Leadership Flashcards
Leadership Styles (8: SALC-DATT)
Situational leadership means adapting your leadership style to every member of the team
Authoritarian: makes all the decisions, does not take into account the team’s input.
Laissez-faire(/delegative): This leader allows the team to be completely independent and free to make decisions, intervening only when asked to.
Consulting leadership style: discussing and observe the team’s needs before adopting a particular style.
Democratic: values input from the team and encourages discussion and decision making.
Affiliative leadership style: (=people first) focuses on relationships among team members and creates harmony within the team.
Transformational leadership: a transformational leader can be inspiring because they create enthusiasm and energy within the team with their passion
Transactional leadership: This type of leader creates a rigid structure by assigning tasks to their subordinates and creating a reward system for following the rules. There is a chain of command
How to develop a team
- Identify my working and leadership stile
- Establish clear roles, responsibilities and expectations
- Empower my team to make smart decisions
- Encourage listening and feedback
- Foster trust, belonging and inclusivity
- Provide coaching
- Encourage a growth mindset
Leadership Theories - Situational
Leadership Theories - Situational
Leadership Theories - Great man theories
excellent leaders are born, not developed (popular conception in the 19th century). Leadership is an inherent quality.

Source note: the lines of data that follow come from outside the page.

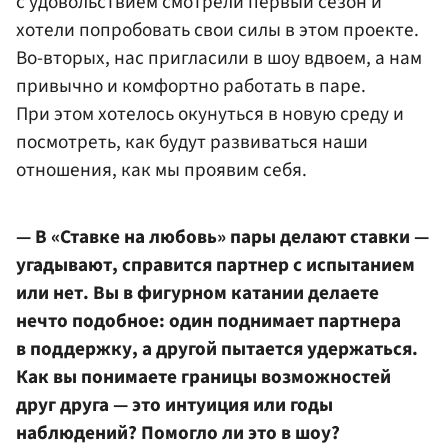
с удовольствием смотрели первый сезон и
хотели попробовать свои силы в этом проекте.
Во-вторых, нас пригласили в шоу вдвоем, а нам
привычно и комфортно работать в паре.
При этом хотелось окунуться в новую среду и
посмотреть, как будут развиваться наши
отношения, как мы проявим себя.
— В «Ставке на любовь» пары делают ставки —
угадывают, справится партнер с испытанием
или нет. Вы в фигурном катании делаете
нечто подобное: один поднимает партнера
в поддержку, а другой пытается удержаться.
Как вы понимаете границы возможностей
друг друга — это интуиция или годы
наблюдений? Помогло ли это в шоу?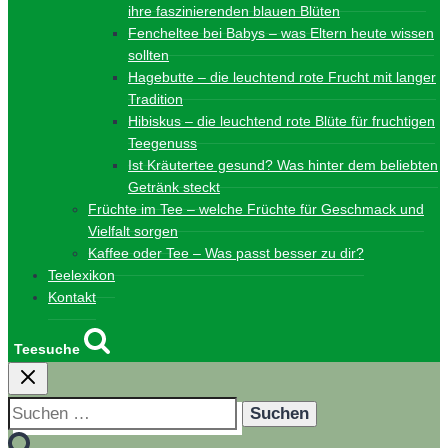
ihre faszinierenden blauen Blüten
Fencheltee bei Babys – was Eltern heute wissen
sollten
Hagebutte – die leuchtend rote Frucht mit langer
Tradition
Hibiskus – die leuchtend rote Blüte für fruchtigen
Teegenuss
Ist Kräutertee gesund? Was hinter dem beliebten
Getränk steckt
Früchte im Tee – welche Früchte für Geschmack und
Vielfalt sorgen
Kaffee oder Tee – Was passt besser zu dir?
Teelexikon
Kontakt
Teesuche
Suchen
nach: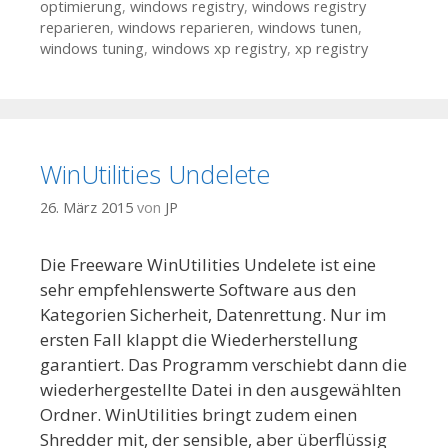
optimierung
,
windows registry
,
windows registry
reparieren
,
windows reparieren
,
windows tunen
,
windows tuning
,
windows xp registry
,
xp registry
WinUtilities Undelete
26. März 2015
von
JP
Die Freeware WinUtilities Undelete ist eine
sehr empfehlenswerte Software aus den
Kategorien Sicherheit, Datenrettung. Nur im
ersten Fall klappt die Wiederherstellung
garantiert. Das Programm verschiebt dann die
wiederhergestellte Datei in den ausgewählten
Ordner. WinUtilities bringt zudem einen
Shredder mit, der sensible, aber überflüssig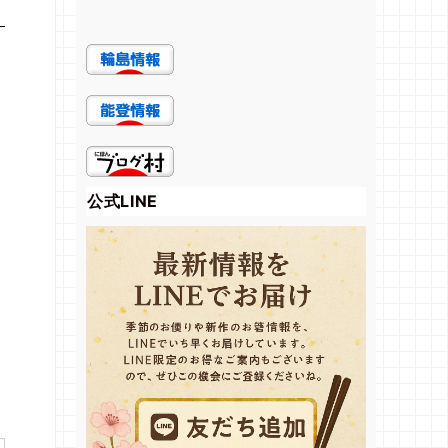
公式LINE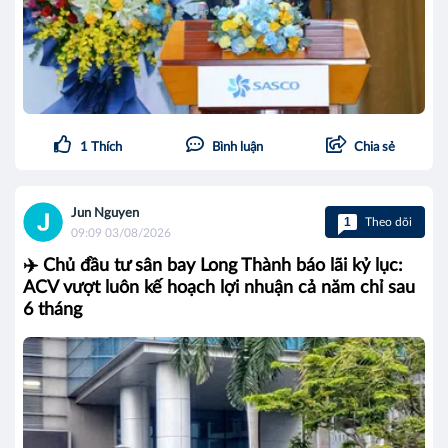
1
Thích
Bình luận
Chia sẻ
Jun Nguyen
1
Theo dõi
09:09 03/08/2026
✈️ Chủ đầu tư sân bay Long Thành báo lãi kỷ lục:
ACV vượt luôn kế hoạch lợi nhuận cả năm chỉ sau
6 tháng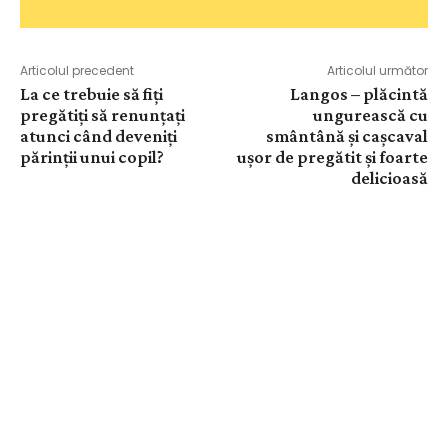
Articolul precedent
Articolul următor
La ce trebuie să fiți
Langos – plăcintă
pregătiți să renunțați
ungurească cu
atunci când deveniți
smântână și cașcaval
părinții unui copil?
ușor de pregătit și foarte
delicioasă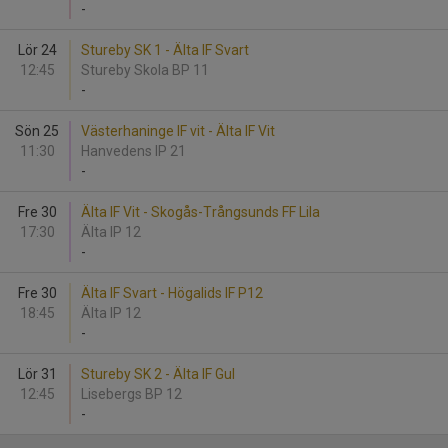
-
Lör 24
Stureby SK 1 - Älta IF Svart
12:45
Stureby Skola BP 11
-
Sön 25
Västerhaninge IF vit - Älta IF Vit
11:30
Hanvedens IP 21
-
Fre 30
Älta IF Vit - Skogås-Trångsunds FF Lila
17:30
Älta IP 12
-
Fre 30
Älta IF Svart - Högalids IF P12
18:45
Älta IP 12
-
Lör 31
Stureby SK 2 - Älta IF Gul
12:45
Lisebergs BP 12
-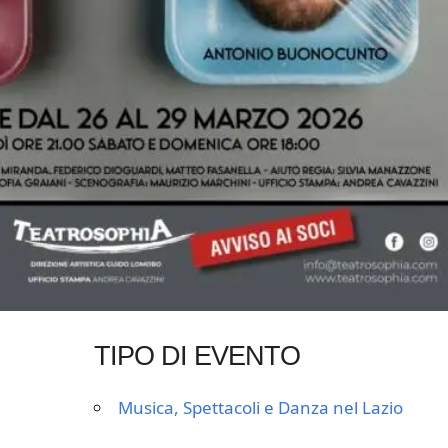
TIPO DI EVENTO
Musica, Spettacoli e Danza nel Lazio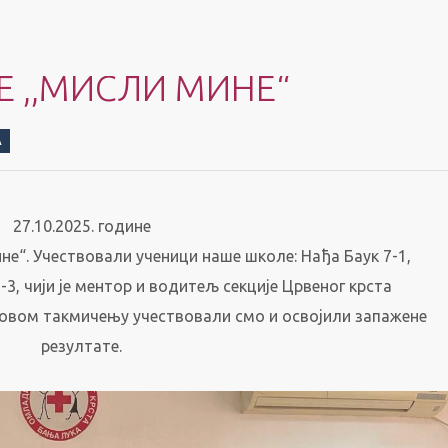
 ,,МИСЛИ МИНЕ“
А
27.10.2025. године
е“. Учествовали ученици наше школе: Нађа Баук 7-1,
-3, чији је ментор и водитељ секције Црвеног крста
 овом такмичењу учествовали смо и освојили запажене
резултате.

Leadership Theories - Johns Adair’s action centred leadership:
People can be trained to be good leaders, they are not born, but made
Leadership Theories - Trait theory
certain natural qualities tend to create good leaders (good potential): intelligence, people skills, decisiveness, creativity, competency, trustworthiness
Leadership Theories - Goal-setting theory
by Edward Locke (American psychologist). There is framework to understand and set specific and challenging goals: clarity, challenge (but achievable), commitment (to the common goal), feedback, task complexity (breaking them down).
Leadership Theories - Syer & Connelly:
Teams are systems that are continuously changing by input from within the team (ideas, relationships, etc.) and are therefore dynamic.
Leadership Theories - Mintzberg 5 P’s for management strategy:
Plan (having guidelines)
Ploy (having ways to be successful against opponents/competitors)
Patterns (strategies)
Position (having an environment, a location)
Perspective (being united by common thinking and behaviour)
Leadership Theories -Belbin:
He identified eight roles that if implemented and represented equally will make a strong and best-working team.
Shaper; Planner. Co-ordinator, Monitor, Resource Investigator, Implementer, Team worker, Completer and Finisher, and Specialist.
He developed a test for team members to find out their role and this is used worldwide today in recruitment and team development
Leadership Theories - Hezberg’s theory
There are two elements to consider, motivation and hygiene factors.
Hygiene factors are essential to prevent dissatisfaction and are the base of motivation: Working conditions, quality of supervision, salary, security, company, policies.
Motivation factors are needed as they cause satisfaction within the team: achievement, recognition of achievement, responsibility of task, interest in the job, advancement to higher level tasks, growth.